Warning Letter to The Sportsman’s Guide/Gary Olen

July 31, 2005

Department of Health and Human Services' logo Department of Health and Human Services

Public Health Service
Food and Drug Administration


Minneapolis District Office
212 3rd Ave S
Minneapolis, MN 56401
Telephone: 612-334-4100
Fax: 612-334-4134

May 29, 2003

Gary Olen, Chairman
The Sportsman’s Guide
411 Farewell Ave
South St Paul, MN 55075

Ref. No. MIN 03-22

Dear Mr Olen:

This letter concerns the marketing of potassium iodate tablets on your firm’s website, www.spotismansguide.com, and in your catalog. Your Internet website and catalog display, from which the product may be ordered, promote potassium iodate tablets as a product that can protect the thyroid from radiation damage in the event of an emergency.
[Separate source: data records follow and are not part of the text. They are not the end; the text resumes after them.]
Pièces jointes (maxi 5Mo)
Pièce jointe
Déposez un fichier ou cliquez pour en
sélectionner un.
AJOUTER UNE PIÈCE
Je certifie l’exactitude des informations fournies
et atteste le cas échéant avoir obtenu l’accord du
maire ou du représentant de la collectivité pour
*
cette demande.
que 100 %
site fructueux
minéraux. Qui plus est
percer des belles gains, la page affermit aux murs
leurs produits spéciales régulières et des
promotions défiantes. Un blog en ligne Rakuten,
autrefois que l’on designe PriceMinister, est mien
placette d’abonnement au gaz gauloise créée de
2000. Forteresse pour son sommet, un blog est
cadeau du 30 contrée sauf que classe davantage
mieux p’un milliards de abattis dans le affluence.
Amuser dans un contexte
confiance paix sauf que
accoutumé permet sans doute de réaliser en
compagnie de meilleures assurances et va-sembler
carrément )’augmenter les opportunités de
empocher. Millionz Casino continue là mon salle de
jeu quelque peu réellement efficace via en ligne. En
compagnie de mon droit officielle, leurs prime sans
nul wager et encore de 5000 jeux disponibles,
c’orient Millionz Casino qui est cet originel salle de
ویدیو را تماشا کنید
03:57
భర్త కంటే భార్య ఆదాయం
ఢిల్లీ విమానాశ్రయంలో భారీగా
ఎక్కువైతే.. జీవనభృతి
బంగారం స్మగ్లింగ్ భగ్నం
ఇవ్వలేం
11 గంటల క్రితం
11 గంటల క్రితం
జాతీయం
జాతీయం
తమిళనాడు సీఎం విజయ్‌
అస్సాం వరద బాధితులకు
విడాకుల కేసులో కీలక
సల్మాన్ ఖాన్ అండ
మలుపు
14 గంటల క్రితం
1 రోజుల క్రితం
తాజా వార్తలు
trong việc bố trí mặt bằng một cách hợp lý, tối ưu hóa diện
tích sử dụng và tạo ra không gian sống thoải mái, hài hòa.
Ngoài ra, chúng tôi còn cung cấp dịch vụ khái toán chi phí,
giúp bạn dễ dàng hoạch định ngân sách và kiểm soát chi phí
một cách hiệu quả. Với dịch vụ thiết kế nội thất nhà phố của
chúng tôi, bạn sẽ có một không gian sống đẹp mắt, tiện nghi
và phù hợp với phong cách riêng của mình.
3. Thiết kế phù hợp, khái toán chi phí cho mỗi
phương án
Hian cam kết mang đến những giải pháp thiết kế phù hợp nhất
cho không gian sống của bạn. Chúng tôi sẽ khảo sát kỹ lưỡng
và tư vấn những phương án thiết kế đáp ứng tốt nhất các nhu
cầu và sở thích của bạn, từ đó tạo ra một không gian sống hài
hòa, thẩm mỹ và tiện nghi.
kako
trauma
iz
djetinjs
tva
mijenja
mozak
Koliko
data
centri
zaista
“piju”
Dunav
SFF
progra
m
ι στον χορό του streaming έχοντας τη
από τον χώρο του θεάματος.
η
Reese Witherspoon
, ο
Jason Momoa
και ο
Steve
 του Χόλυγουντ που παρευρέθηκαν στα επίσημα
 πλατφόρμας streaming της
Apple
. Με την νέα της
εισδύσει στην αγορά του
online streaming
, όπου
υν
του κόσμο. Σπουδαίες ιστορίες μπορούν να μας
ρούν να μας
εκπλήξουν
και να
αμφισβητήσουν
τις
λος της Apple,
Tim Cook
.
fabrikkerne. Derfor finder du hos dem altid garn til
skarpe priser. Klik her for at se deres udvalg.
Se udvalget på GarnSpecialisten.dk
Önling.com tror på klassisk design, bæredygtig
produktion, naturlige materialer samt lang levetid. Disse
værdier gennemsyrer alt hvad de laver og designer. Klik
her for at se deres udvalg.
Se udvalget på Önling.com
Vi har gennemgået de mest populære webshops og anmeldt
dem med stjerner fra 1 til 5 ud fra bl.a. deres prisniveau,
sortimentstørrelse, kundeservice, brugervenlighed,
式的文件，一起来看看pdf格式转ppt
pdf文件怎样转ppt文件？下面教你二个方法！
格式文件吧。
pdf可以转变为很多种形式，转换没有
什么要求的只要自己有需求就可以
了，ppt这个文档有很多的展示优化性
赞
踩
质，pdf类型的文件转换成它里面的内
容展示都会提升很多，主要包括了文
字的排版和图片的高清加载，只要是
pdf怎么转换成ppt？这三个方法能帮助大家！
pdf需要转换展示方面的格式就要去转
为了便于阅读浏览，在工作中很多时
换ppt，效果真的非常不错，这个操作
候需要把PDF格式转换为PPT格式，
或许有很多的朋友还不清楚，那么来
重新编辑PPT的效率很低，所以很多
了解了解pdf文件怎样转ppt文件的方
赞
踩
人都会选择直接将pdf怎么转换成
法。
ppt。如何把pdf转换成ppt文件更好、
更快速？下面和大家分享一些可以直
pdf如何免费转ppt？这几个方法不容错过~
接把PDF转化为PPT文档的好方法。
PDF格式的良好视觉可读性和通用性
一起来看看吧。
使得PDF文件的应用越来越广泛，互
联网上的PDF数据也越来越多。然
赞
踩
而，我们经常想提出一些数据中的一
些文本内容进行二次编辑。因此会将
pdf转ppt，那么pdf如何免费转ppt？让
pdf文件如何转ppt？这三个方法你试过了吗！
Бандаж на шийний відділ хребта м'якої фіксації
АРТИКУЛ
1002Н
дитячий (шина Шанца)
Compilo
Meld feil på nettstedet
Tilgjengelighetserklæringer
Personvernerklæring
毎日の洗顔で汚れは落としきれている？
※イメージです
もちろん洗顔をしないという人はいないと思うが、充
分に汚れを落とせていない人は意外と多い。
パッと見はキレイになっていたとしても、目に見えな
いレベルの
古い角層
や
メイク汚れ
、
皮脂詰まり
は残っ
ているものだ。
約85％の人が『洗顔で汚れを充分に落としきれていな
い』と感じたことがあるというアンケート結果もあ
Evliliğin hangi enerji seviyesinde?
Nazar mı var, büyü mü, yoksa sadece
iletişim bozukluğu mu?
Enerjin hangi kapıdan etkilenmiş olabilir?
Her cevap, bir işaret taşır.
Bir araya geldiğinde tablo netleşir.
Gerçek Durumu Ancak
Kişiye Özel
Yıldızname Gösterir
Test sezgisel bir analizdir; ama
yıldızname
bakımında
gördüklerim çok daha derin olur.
Based on the intended use, your product is a “drug” as defined in Section 201(g) of the Federal Food, Drug and Cosmetic Act (the Act) because it is intended to cure, mitigate, treat or prevent disease.

The product’s intended use is documented on your firm’s website and in your catalog, as follows:

…The ‘anti-radiation pill’ for the unthinkable emergency… FDA- approved pills proven to protect the thyroid from radiation damage. These pills are 85 mgs. of ‘good’ iodine that block absorption of damaging radioactive iodine-131. This RIO3 formula, made only by Medical Corps,™ is the easiest and best potassium iodate for children (who are at greatest risk), as well as adults. In a ‘medium’ 25-day fallout event, this 200-tablet bottle would protect the thyroids of:

  • 4 adults (ages 12 and up)
  • 8 children (ages 3-12)
  • 16 kids up to 3yrs., or
  • 32 newborns

Note: Pills have an unlimited shelf life, and they are only to be taken in case of confirmed radioactivity. This is a vital protector your emergency medical kit may lack…”

We are unaware of any evidence that establishes that this drug is generally recognized as safe and effective for the intended use. Therefore, your potassium iodate product is a “new drug” as defined by Section 201(p) of the Act. Under Section 505(a) of the Act, a “new drugn may not be introduced or delivered for introduction into interstate commerce unless an FDA-approved new drug application (NDA) is in effect for such drug. The continued distribution of these products without an approved NDA is a prohibited act as set forth in Section 301(d) of the Act.

False promotional statements are being made by you on www.sportsmansguide.com that are aimed at and accessible to American consumers stating in part, “…FDA- approved pills proven to protect the thyroid from radiation damage.” This statement on your website causes the drug you distribute to be misbranded per Section 502(a) of the Act. The potassium iodate tablets are further misbranded within the meaning of Section 502(o) of the Act in that they are manufactured in an establishment not registered under Section 510 of the Act and they are not listed as required by Section 510(i) of the Act.

This letter is not intended to be an all-inclusive review of your Internet website or all of your firm’s labeling and products, and it is not intended to be an all-inclusive list of violations concerning your firm and its products. You are responsible for ensuring that all products marketed by your firm are in compliance with applicable United States laws.

With copies of this letter, we are advising the regulatory drug officials in the State of Minnesota of these violations.

We request that you take prompt action to correct these violations. Failure to promptly correct violations may result in enforcement action being initiated by the Food and Drug Administration without further notice. The Federal Food, Drug and Cosmetic Act provides for seizure of illegal products and for an injunction against the manufacturer and/or distributor of illegal products.

You are instructed to cease these practices, and you must notify this office in writing within 15 working days of your receipt of this letter as to the specific actions you have taken to correct the stated violations. You should also include an explanation of each step you have taken to assure that similar violations will not recur. If corrective action cannot be completed within 15 working days, state the reason for the delay and the time within which the corrections will be made. Further, if your firm does not manufacture the product, your reply should also include the name and address of the manufacturer. If the firm from which you receive the product is not the manufacturer, please include the name of your supplier in addition to the manufacturing firm.

Address your reply to Compliance Officer Brian D. Garthwaite, PhD, at the address in the letterhead.

W. Charles Becoat
District Director


Dianne Mandemach
Minnesota Department of Health
85 E. 7th Pl, Ste 400
PO Box 64882
St Paul, MN 55104-0882

David E. Holmstrom
Executive Director,
Minnesota Board of Pharmacy
2829 University Ave SE #530
Minneapolis, MN 55414-3251

This page was posted on July 31, 2005.